WHAT THIS TASK INVOLVES: Leave out the pictures and reproduce all of the data exactly.

GIVEN RECORDS:
+++
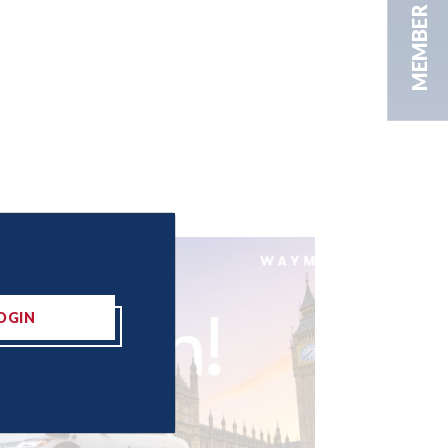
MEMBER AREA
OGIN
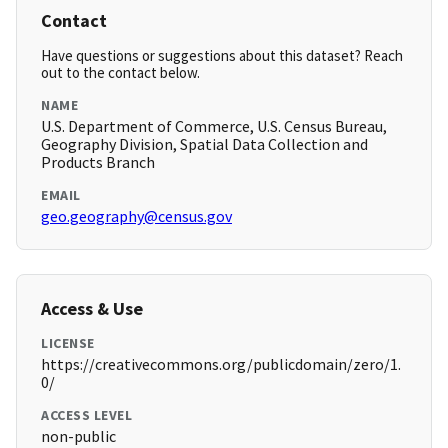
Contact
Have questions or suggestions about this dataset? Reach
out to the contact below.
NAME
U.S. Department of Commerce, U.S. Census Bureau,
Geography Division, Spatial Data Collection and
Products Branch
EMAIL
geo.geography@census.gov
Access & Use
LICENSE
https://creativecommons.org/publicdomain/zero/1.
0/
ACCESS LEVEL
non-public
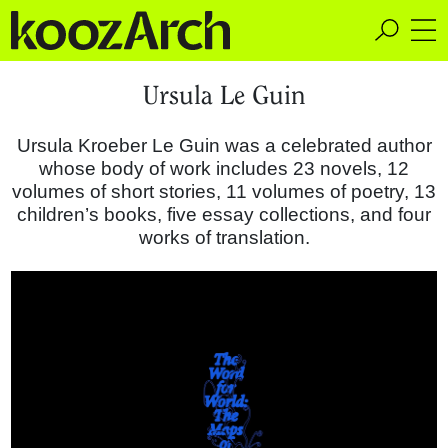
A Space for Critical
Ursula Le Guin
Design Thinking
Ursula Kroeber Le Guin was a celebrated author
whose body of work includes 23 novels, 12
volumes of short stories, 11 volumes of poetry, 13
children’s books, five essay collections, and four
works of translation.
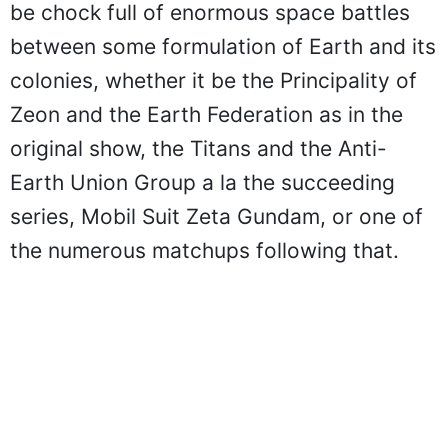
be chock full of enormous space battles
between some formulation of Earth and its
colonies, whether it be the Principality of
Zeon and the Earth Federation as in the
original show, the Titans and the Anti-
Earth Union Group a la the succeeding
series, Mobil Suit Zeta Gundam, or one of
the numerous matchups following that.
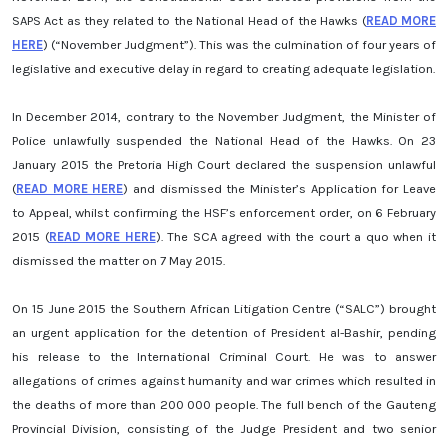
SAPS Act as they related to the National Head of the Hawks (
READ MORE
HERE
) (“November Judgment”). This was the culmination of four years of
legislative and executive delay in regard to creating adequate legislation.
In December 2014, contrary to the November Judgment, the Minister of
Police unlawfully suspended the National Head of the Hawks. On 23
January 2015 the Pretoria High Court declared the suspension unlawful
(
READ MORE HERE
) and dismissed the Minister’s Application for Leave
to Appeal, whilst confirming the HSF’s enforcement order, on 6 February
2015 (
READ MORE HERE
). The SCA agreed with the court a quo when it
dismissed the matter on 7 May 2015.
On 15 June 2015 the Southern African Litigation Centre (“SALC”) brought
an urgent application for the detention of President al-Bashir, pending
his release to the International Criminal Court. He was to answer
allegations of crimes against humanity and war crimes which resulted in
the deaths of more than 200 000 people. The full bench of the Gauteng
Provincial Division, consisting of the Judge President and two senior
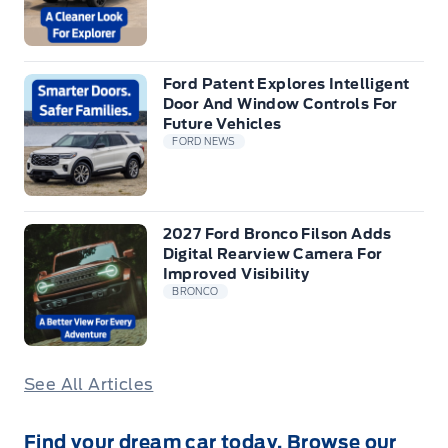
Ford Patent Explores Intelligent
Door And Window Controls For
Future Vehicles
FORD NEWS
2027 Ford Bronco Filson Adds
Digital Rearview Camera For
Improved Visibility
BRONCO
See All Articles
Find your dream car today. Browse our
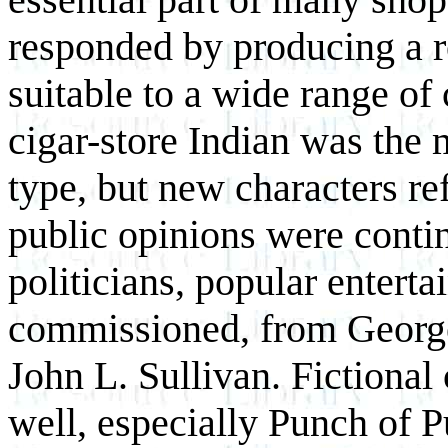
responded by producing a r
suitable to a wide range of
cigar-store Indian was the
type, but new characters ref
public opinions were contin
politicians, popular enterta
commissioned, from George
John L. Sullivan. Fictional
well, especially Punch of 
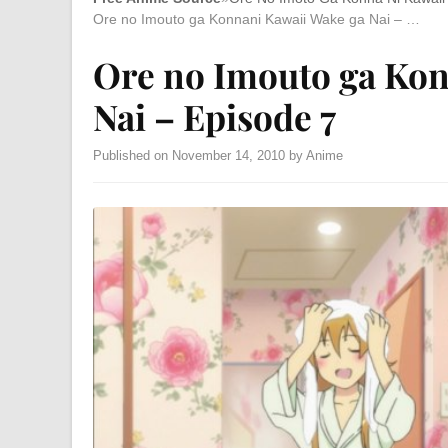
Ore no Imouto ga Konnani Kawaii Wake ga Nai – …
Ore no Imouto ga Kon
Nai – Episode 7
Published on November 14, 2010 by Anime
+++
REPLY TO THE TASK:
MEMBER AREA
OGIN
Contact
Have questions or suggestions about this dataset? Reach
out to the contact below.
NAME
U.S. Department of Commerce, U.S. Census Bureau,
Geography Division, Spatial Data Collection and
Products Branch
EMAIL
geo.geography@census.gov
Access & Use
LICENSE
https://creativecommons.org/publicdomain/zero/1.
0/
ACCESS LEVEL
non-public
A Space for Critical
Ursula Le Guin
Design Thinking
Ursula Kroeber Le Guin was a celebrated author
whose body of work includes 23 novels, 12
volumes of short stories, 11 volumes of poetry, 13
children’s books, five essay collections, and four
works of translation.
be chock full of enormous space battles
between some formulation of Earth and its
colonies, whether it be the Principality of
Zeon and the Earth Federation as in the
original show, the Titans and the Anti-
Earth Union Group a la the succeeding
series, Mobil Suit Zeta Gundam, or one of
the numerous matchups following that.
SAPS Act as they related to the National Head of the Hawks (
READ MORE
HERE
) (“November Judgment”). This was the culmination of four years of
legislative and executive delay in regard to creating adequate legislation.
In December 2014, contrary to the November Judgment, the Minister of
Police unlawfully suspended the National Head of the Hawks. On 23
January 2015 the Pretoria High Court declared the suspension unlawful
(
READ MORE HERE
) and dismissed the Minister’s Application for Leave
to Appeal, whilst confirming the HSF’s enforcement order, on 6 February
2015 (
READ MORE HERE
). The SCA agreed with the court a quo when it
dismissed the matter on 7 May 2015.
On 15 June 2015 the Southern African Litigation Centre (“SALC”) brought
an urgent application for the detention of President al-Bashir, pending
his release to the International Criminal Court. He was to answer
allegations of crimes against humanity and war crimes which resulted in
the deaths of more than 200 000 people. The full bench of the Gauteng
Provincial Division, consisting of the Judge President and two senior
Ford Patent Explores Intelligent
Door And Window Controls For
Future Vehicles
FORD NEWS
2027 Ford Bronco Filson Adds
Digital Rearview Camera For
Improved Visibility
BRONCO
See All Articles
Find your dream car today. Browse our
responded by producing a r
suitable to a wide range of
cigar-store Indian was the
type, but new characters ref
public opinions were contin
politicians, popular enterta
commissioned, from George
John L. Sullivan. Fictional
well, especially Punch of 
Ore no Imouto ga Konnani Kawaii Wake ga Nai – …
Ore no Imouto ga Kon
Nai – Episode 7
Published on November 14, 2010 by Anime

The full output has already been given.